حزب التحرير

Thursday, October 16, 2008

Oil Falls Below $75

WSJ(10/16) Commodities Report: Oil Falls Below $75 Wed

Wed Oct 15 18:45:45 2008

By Gregory Meyer

With oil trading at half of its record highs, price forecasts once seen as a
remote possibility are gaining mainstream acceptance.

Crude closed below $75 a barrel for the first time in more than 13 months
Wednesday, as the story of inexorable world demand growth starts to unravel.

Absent aggressive action from the Organization of Petroleum Exporting
Countries, oil now looks on track to fall below $70 -- possibly to $50 -- a low
last reached in January 2007, analysts say.

It's been a punishing few months for anyone who bought crude when it traded
above $147 a barrel in July. After a decadelong climb from $10 a barrel, oil
has fallen 50% in three months. Light, sweet crude settled at $74.54 a barrel
Wednesday, down $4.09, or 5.2%, on the New York Mercantile Exchange. In late
electronic trading, it sank as low as $73.55.

Copper on the Comex division of Nymex fell as weakness in stocks and worries
about the strength of the economy after a weak retail sales report pressured
the commodity. Nearby October copper lost 18.60 cents to settle at $2.2235 a
pound, while most-active December tumbled 18.40 cents to $2.2105.

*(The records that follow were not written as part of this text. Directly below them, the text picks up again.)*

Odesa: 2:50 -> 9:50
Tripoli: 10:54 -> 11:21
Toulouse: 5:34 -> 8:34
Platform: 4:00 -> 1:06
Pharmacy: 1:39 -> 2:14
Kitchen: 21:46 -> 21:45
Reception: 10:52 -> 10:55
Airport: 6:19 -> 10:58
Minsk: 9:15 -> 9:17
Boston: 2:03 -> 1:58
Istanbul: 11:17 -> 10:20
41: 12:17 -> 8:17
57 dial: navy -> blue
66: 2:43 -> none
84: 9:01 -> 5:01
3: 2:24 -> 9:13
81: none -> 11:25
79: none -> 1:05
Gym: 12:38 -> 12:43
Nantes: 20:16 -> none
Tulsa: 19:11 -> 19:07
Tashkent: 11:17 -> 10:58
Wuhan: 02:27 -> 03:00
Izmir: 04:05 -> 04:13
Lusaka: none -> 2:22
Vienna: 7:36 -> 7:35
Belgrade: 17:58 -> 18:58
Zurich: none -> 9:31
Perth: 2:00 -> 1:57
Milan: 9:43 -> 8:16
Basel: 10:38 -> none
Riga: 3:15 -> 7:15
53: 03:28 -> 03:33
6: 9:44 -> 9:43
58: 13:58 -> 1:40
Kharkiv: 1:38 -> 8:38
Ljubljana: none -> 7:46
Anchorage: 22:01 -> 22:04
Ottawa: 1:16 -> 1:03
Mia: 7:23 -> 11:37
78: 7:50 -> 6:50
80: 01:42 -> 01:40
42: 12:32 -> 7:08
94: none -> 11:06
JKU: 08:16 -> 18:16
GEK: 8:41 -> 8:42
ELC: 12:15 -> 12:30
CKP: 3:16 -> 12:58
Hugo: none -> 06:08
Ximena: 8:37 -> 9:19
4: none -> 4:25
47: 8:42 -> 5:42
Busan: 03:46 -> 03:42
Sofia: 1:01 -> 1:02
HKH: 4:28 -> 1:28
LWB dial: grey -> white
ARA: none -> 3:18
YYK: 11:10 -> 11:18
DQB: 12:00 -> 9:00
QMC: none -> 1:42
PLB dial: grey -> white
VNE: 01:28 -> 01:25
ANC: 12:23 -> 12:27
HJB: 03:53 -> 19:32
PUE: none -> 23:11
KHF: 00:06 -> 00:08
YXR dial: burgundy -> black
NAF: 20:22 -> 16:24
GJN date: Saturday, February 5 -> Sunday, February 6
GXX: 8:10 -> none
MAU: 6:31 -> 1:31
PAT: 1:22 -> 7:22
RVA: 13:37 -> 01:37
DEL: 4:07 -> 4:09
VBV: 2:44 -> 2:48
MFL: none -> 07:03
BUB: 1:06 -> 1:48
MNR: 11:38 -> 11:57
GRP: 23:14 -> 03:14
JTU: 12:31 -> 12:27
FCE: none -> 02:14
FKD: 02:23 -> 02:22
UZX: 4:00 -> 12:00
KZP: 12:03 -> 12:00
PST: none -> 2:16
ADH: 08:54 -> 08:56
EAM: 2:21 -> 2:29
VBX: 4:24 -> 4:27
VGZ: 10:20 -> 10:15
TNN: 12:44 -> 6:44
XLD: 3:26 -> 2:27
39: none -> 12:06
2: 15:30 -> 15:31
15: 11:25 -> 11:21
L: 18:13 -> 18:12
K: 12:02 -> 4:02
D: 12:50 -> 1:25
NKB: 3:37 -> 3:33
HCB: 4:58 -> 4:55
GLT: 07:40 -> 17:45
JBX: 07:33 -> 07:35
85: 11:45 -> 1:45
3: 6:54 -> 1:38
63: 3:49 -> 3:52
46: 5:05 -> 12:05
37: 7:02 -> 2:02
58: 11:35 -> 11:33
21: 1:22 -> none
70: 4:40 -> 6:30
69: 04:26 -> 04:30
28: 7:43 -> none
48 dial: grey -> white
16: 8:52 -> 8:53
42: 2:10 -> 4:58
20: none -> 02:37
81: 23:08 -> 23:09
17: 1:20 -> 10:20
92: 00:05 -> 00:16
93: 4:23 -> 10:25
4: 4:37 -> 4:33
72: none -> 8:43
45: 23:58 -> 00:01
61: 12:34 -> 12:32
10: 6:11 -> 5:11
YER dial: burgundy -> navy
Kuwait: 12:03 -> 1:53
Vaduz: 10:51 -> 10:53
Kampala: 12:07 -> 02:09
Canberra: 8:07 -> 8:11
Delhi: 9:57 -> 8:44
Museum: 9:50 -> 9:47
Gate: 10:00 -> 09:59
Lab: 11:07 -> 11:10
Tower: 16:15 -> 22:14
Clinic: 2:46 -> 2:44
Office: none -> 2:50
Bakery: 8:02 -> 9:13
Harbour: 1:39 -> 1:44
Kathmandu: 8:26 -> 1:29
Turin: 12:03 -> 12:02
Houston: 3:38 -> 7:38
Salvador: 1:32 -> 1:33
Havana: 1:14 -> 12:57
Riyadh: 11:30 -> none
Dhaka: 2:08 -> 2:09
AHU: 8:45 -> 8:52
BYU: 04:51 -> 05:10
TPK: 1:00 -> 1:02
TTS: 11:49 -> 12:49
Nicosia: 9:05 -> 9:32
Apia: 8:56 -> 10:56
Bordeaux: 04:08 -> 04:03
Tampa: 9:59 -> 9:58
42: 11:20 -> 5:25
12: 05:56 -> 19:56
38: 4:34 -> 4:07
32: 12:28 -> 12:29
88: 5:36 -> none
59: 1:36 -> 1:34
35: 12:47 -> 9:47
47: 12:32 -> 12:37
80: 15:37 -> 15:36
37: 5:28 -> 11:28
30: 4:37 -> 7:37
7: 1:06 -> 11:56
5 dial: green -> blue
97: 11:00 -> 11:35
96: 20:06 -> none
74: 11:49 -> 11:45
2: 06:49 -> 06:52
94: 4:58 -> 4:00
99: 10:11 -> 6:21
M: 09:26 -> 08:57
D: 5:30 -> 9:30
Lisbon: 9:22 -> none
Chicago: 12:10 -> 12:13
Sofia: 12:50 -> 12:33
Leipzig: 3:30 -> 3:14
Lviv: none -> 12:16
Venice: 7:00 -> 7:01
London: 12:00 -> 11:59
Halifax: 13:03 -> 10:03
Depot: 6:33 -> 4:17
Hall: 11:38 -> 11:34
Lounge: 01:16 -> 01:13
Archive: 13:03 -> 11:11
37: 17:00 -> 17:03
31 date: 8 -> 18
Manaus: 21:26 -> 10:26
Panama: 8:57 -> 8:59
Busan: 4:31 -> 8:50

The declines reflect fears that the credit crisis upending global financial
markets will snowball into a full-blown recession around the world.
Energy-demand growth has also slammed into reverse in large consuming nations,
and some forecasters now see global oil use shrinking next year, potentially
the first contraction since 1983.

Frozen credit has also altered the trading landscape. Investors have grown
leery of doing business with Wall Street firms that fashion complex products
pegged to commodities. Hedge funds with big positions in commodities are facing
redemptions from investors and demands for new collateral on bets made with
borrowed money. The number of open Nymex crude-futures contracts is at its
lowest since July 2006.

Stock markets have also been discouraging. In an industry short of good
supply-and-demand data, stocks indexes have become a "moment-by-moment
indication of future demand prospects," said Tim Evans, a New York-based energy
analyst at Citi Futures Perspective. Crude extended declines after a
late-afternoon plunge in the Dow Jones Industrial Average, which closed down
7.9% at 8577.91.

Having been overwhelmingly bullish amid oil's gains earlier this year, a host
of Wall Street energy analysts have chopped forecasts to account for the price
drop and the future demand scenarios. J.P. Morgan Chase & Co. on Wednesday said
it now sees oil averaging $74.75 a barrel next year; this is $25 lower than its
prior prediction. Prices could dip to as low as $60, the bank said.

Unlike most others, J.P. Morgan sees world demand shrinking next year, albeit
by a modest 320,000 barrels a day, to about 85.5 million barrels a day, as
drivers and businesses in heavily industrialized countries use less oil.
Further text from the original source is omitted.